Beth Dolling (Chemung)
The listening is so important Your partner just wants to fix it to make you happy. It’s difficult for them to fathom the depth of your own pain. It’s even harder to face when your children either have no idea or worse yet just don’t care.finding a good counselor who gives you tools to help with coping is vital Thank you for writing this
Tom C (NJ)
Are there any suggestions on how to handle the depressed individual's family request of keeping it quiet? Is full transparency surrounding the conditional helpful? Harmful? I'm sure it depends on facts and circumstances, but any guidelines would be appreciated.
Fred L. (Nevada)
@Tom C This may not be a satisfying response, but if you picture that depression is likely to -- as psychologists have said -- be rooted in early childhood (James Masterson talks of the "abandonment depression" in infancy); form in the child's repression of feeling owing to abuse, neglect and other means of lack of empathy; consist of "the loss of the real self in childhood" (Alice Miller, Arthur Janov), leading to a lifelong sense of emptiness, meaninglessness and absence of a sense of identity -- then it might not seem very kind to bruit the condition to the world. Of course, if you want to believe depression is genetic or a "chemical imbalance" (a debunked marketing ploy), then you might feel no compunction to letting the news out.
Patricia (Tampa)
@Tom C It maybe helpful to let them know that the "quiet" is not and the secret is already out. No one has the right to share someone else's story but no one has the right to 'keep quiet' on a medical condition that needs addressing. It has been my experience that families are more likely to enable the illness to progress through secrecy rather than have processes in place that all parties - including the ill party - knows will be enacted under specific conditions. Don't keep the person sick by agreeing to a family secret; talk to the depressed person about how they want their MEDICAL condition to be shared with appropriate persons.

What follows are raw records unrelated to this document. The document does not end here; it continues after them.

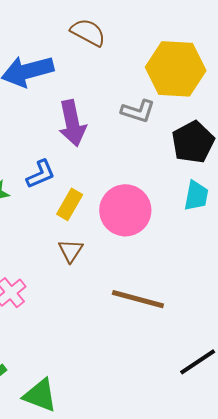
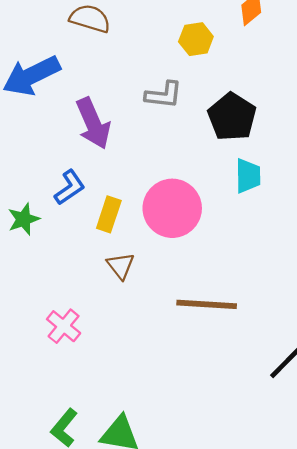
yellow hexagon: (176, 69) -> (196, 39), size x0.5

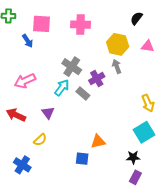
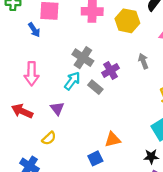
yellow hexagon: (118, 44) -> (127, 21), moved
gray arrow: (117, 66) -> (143, 61), moved
pink arrow: (25, 81) -> (32, 74), turned -65
blue square: (82, 159) -> (95, 158), turned -32

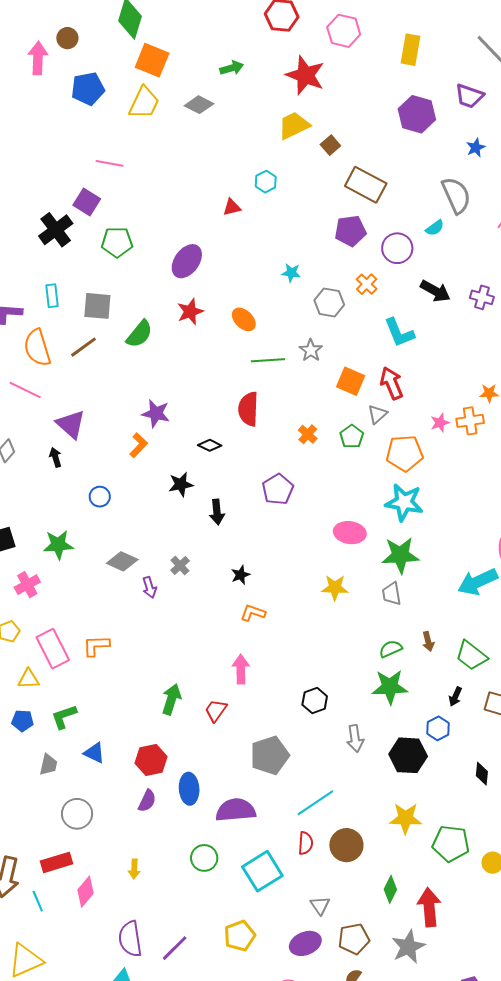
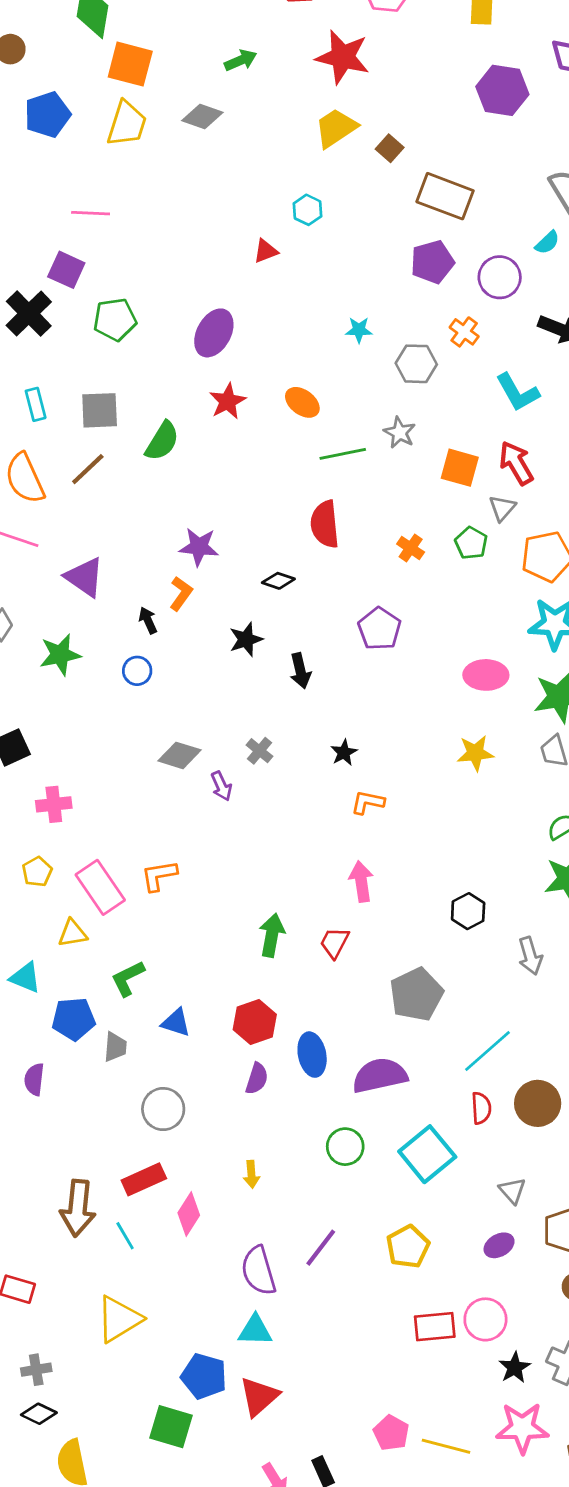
black arrow: (55, 457) -> (148, 620), moved
green star: (58, 545) -> (60, 655), moved
pink cross: (27, 585) -> (54, 804), turned 30
blue pentagon: (23, 721) -> (73, 1019), moved, size x1.4
purple ellipse: (305, 943) -> (499, 1245), size x0.7
purple line: (175, 948) -> (321, 1248), moved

Jeff Zuckerman (Minneapolis)
@Tom C: In 7+ years of support groups for partners and spouses, I've heard a couple hundred answers to that question. My heart goes out to spouses whose in-laws tell them it's their fault or they're wrong or that they just don't want to deal with it. What's maddening is that if mental illness isn't discussed, the stigma and discrimination continue. I'm lucky to have gotten support from my own family. I will say that, as I described at length in "Unglued," one of the best things I did was "come out" to my neighbors when my wife was hospitalized the first time. I needed help! And my neighbors knew something was up, and as it turned out, so many of them had a family member with a mental illness, which no one ever talked about. It sort of changed everything for me.
Fred L. (Nevada)
A problem that I haven't read about, but have known of in my therapy practice, is the potential disaster of both partners having moderate to severe depression. This would, in most cases, not be a "coincidence." Therapists (and social media-savvy individuals) know that troubled people are prone to be attracted to troubled people. There are various "hidden" reasons for this, but a feel for it can be gotten by picturing the sad, loner child in school who feels worse in the company of the healthy, happy high-achiever. If the phenomenon of two married depressives were widely recognized, I'm sure there would be some very interesting remedies proposed by obscure academicians and Instagram savants. I would like the challenge of working with such couples.
DW (Philly)
@Fred L. "I'm sure there would be some very interesting remedies proposed by obscure academicians and Instagram savants" Not to mention drug companies. Don't give them ideas.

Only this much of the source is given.